[[ Data records, beginning ]]

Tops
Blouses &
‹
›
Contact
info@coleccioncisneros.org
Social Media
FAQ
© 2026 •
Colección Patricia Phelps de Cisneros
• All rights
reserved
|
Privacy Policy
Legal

[[ Data records, end ]]

▶ [Your goal] Nothing but the full listing, copied exactly, belongs in the answer.

▶ [Answer section]
Tops
Blouses &
‹
›
Contact
info@coleccioncisneros.org
Social Media
FAQ
© 2026 •
Colección Patricia Phelps de Cisneros
• All rights
reserved
|
Privacy Policy
Legal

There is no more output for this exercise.